Oil & Energy
JCI Takes Lassa Fever Campaign To Market Women
Market women dealing on food stuff have been urged to be careful with their wares and to always preserve them in ways such that rats would not have any access to them.
The Junior Chambers International (JCI), Port Harcourt Metro, gave the advice at the weekend when it organized Lassa Fever Awareness Campaign to market women in Mile III Market, Port Harcourt.
President of JCI, Nyeche Mac-Woke said the call has become imperative in view of the fact that a lot of people in the society depend on the market women for the purchase of their food items.

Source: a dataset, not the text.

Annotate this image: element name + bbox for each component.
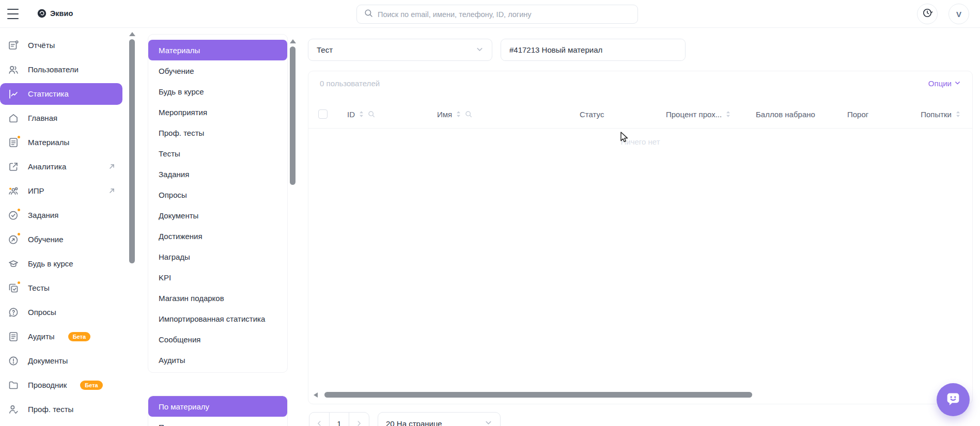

“It means that if the market women are careless and exposes the food stuff to the rats, the urine or feaces from the rats could also infect those who buy the products from them”, he stated.
Mac-Woke disclosed that the programme was part of the organisation’s Sustainable Development Goals (SDG) campaign of the United Nations in view of JCI partnership with the UN.
The JCI President said health, being a critical part of the SDG’s requires that awareness programmes be extended to the market since most members of the society depend on them.
“We concentrated more on the food stuff area especially garri section because reports say when the rats urinate or excrete on the garri, it could pass the infection to humans”, he said.
The programme which was made up of public health lecture by two medical doctors from the University of Port Harcourt Teaching Hospital UPTH was well attended by traders in the market.
The health experts stressed the need for good personal and community hygiene and urged those who love drinking garri to stop as it is one of the easiest ways of contracting the Lassa Fever virus.
They advised that instead of drinking the garri, hot water should be used in preparing it to kill the virus.